Indosat Ooredoo Hutchison Umumkan Stock Split 1:4, Targetkan Investor Muda

OverclockingID – Indosat Ooredoo Hutchison resmi mengumumkan rencana aksi korporasi stock split dengan rasio 1:4. Keputusan ini telah disetujui dalam Rapat Umum Pemegang Saham Luar Biasa (RUPSLB) yang digelar baru-baru ini. Langkah strategis ini diambil untuk meningkatkan volume transaksi dan likuiditas saham, serta memperluas akses bagi investor ritel, terutama dari kalangan generasi muda.

Melalui stock split ini, harga per lembar saham akan turun, sehingga memberikan peluang bagi lebih banyak masyarakat Indonesia untuk menjadi pemegang saham dan merasakan manfaat dari pertumbuhan perusahaan. Dengan rasio 1:4, saham Seri B Indosat akan berubah dari Rp100,00 per saham menjadi Rp25,00 per saham. Jumlah saham Seri B yang tercatat juga akan meningkat dari 8 miliar menjadi lebih dari 32 miliar saham, yang diharapkan dapat meningkatkan aksesibilitas dan likuiditas saham di pasar modal.

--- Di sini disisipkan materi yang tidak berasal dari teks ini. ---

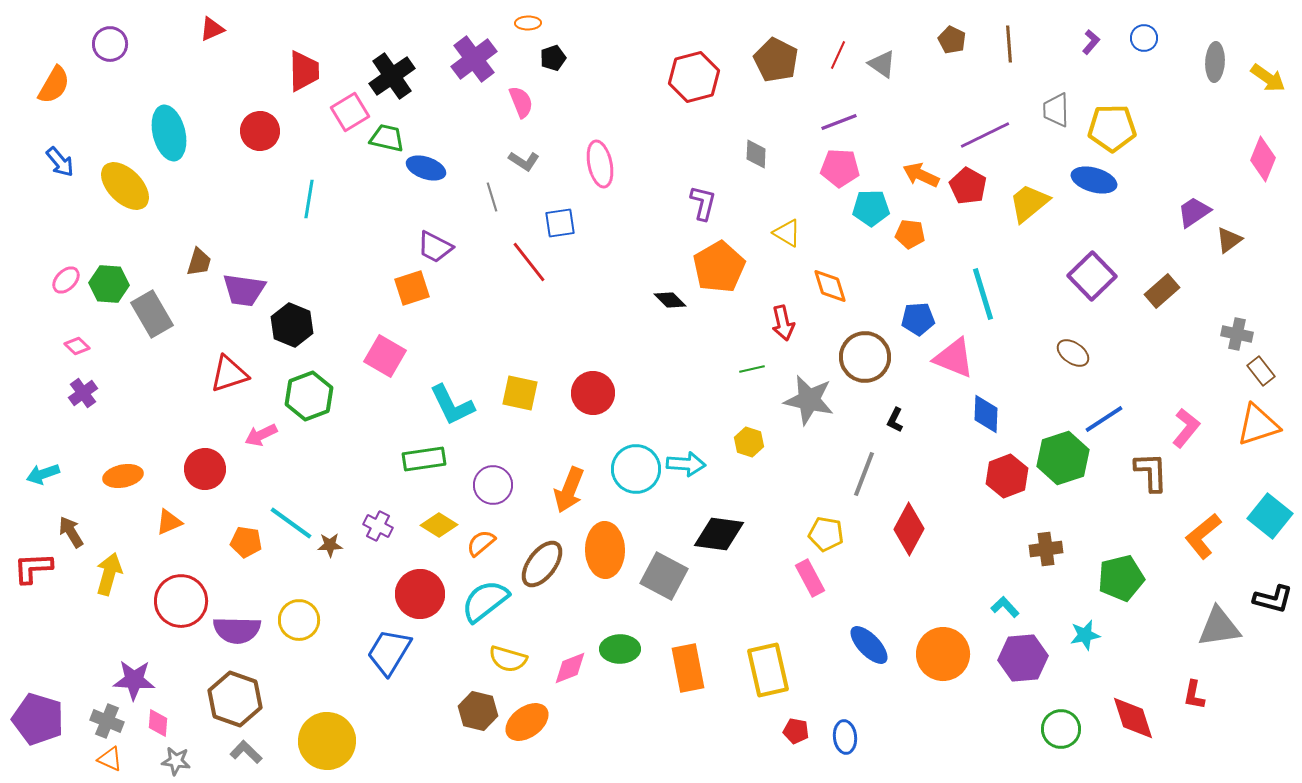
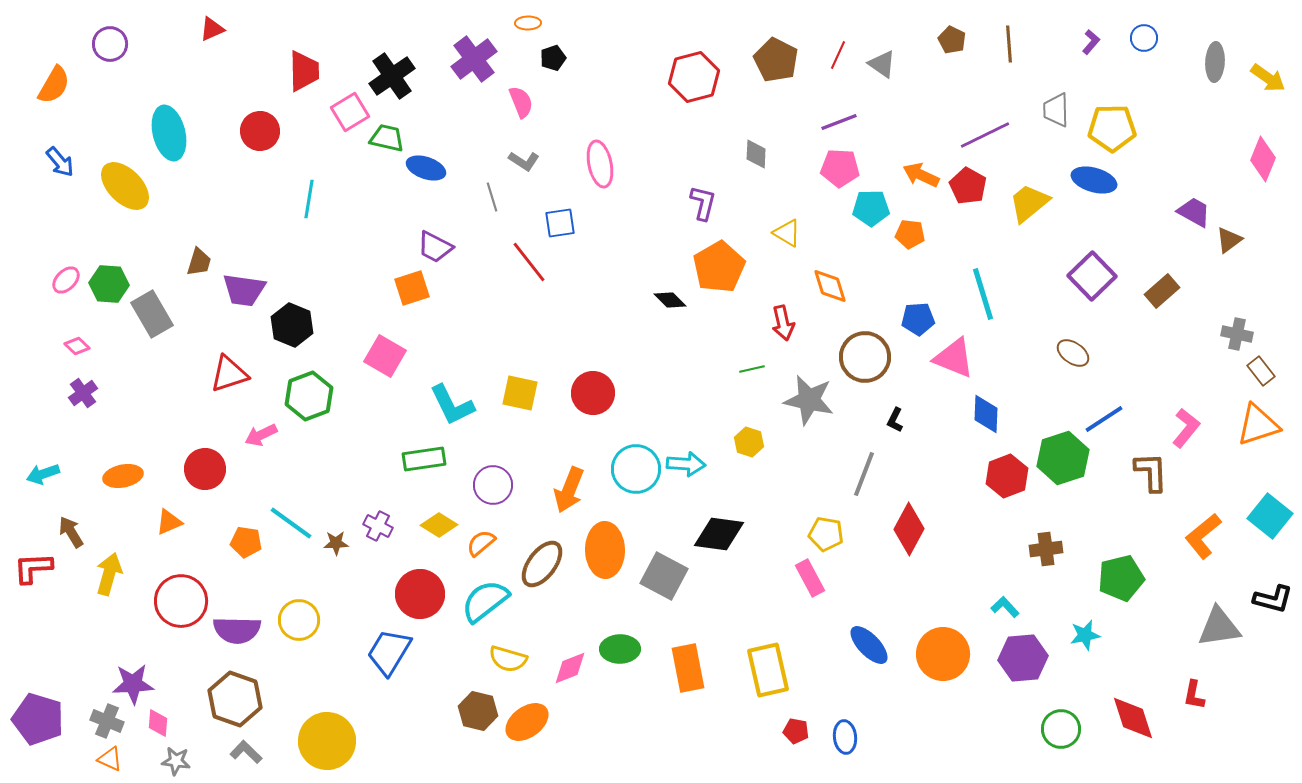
purple trapezoid at (1194, 212): rotated 63 degrees clockwise
brown star at (330, 545): moved 6 px right, 2 px up
purple star at (134, 680): moved 1 px left, 4 px down; rotated 6 degrees counterclockwise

Selain itu, Indosat juga terus berkomitmen dalam mendorong transformasi digital di Indonesia. Melalui layanan telekomunikasi yang canggih, perusahaan berperan dalam menghubungkan masyarakat dan mendukung kewirausahaan di seluruh negeri. Hal ini sejalan dengan visi besar perusahaan untuk memberdayakan Indonesia melalui solusi teknologi.

Vikram Sinha, President Director dan CEO Indosat Ooredoo Hutchison, menyoroti pentingnya aksi korporasi ini dalam menciptakan nilai tambah bagi seluruh pemangku kepentingan. “Stock split ini merupakan bagian dari komitmen kami untuk meningkatkan keterjangkauan dan likuiditas saham, sekaligus mengajak lebih banyak masyarakat menjadi bagian dari perjalanan Indosat. Ini bukan hanya soal pertumbuhan finansial, tetapi juga tentang memberdayakan individu dan mendorong pertumbuhan ekonomi yang inklusif di Indonesia,” ujar Vikram.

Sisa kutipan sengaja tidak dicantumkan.